記事にも登場する李氏のように役人の中には文化大革命で大学生だったのに閉鎖され農村で働かされたことがコンプレックスになっている人達も一定数いるのだろう。
記事は李氏の「中国の一般の人々に後進的な生き方に別れを告げることを教えたい」というコメントで締めくくられる。

韓国

不動産バブルが弾けて、住宅ローンによって家計が圧迫される人達「ハウスプア」の特集。
膨大な時間を不動産一つに奪われるのは心苦しい限りである。元々買うつもりもないけど、だまされて絶対買わないようにしないとな…

フランス

現行の法律ではシャンゼリゼなど観光地区を除き、21時〜朝6時までは店を開けることを禁じられているが、それら法律に反対する労働組合がおこなった改善の訴えが裁判所に認められたそう。
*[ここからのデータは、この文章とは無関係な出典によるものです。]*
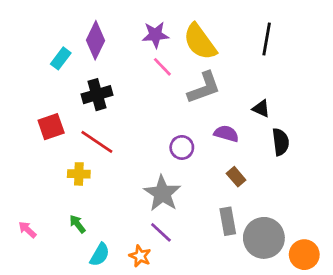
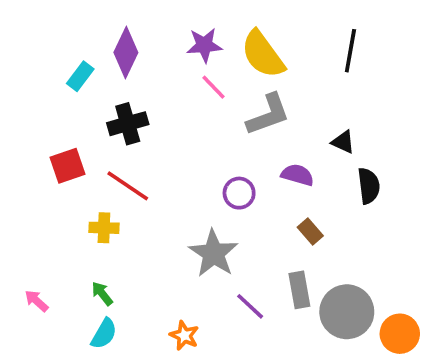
purple line: (161, 232) -> (250, 306), moved
cyan semicircle: (100, 255) -> (104, 334), moved

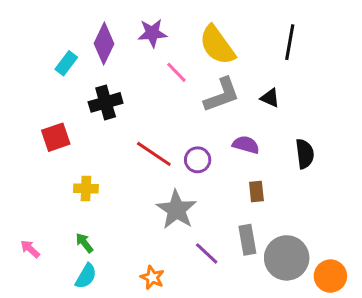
purple star: (204, 45) -> (152, 33), moved
black triangle: (343, 142) -> (270, 98), moved
red line: (128, 186) -> (154, 154), moved
brown rectangle: (310, 231) -> (256, 192), turned 35

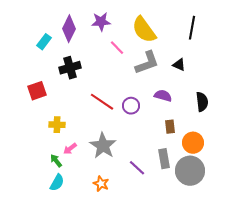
gray star: (176, 210) -> (103, 146), moved
pink arrow: (30, 249) -> (70, 149), moved, turned -80
orange circle: (330, 276) -> (193, 143), moved

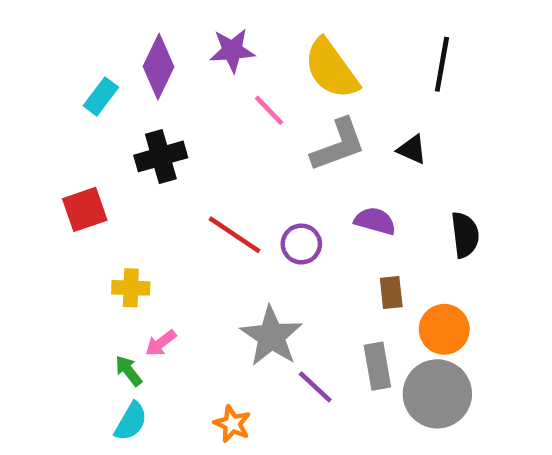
gray star: (103, 146) -> (271, 336), moved

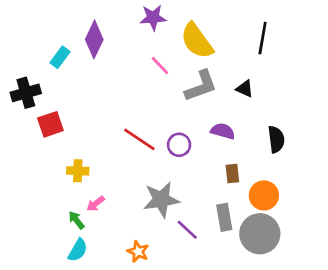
purple star: (232, 50) -> (153, 18), moved
black cross: (161, 156) -> (26, 93), moved
gray star: (271, 336) -> (161, 200), turned 30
仕事よりもプライヴェートが優先されるフランスの文化が経済危機により変わってきているというのが興味深い。


…以上が今号を読んだ所感だが、今号では他にもマンモス復活を夢見る日本の熱意という記事で、近畿大学の入谷明教授がクローンだらけの動物園ヤクーツクパークを作ることをサハ共和国に建設することに政府の同意を得ている話なども面白い。

世界の教育の現場についても良く取り上げられている。...特にフランス人学校の文化を大切にすることには得るものも多かった。

今号の内容は興味のあることばかりで充実した内容であった。

追伸、これ読んどけ!とは成毛眞さんのこれって暴論?からのインスパイアである。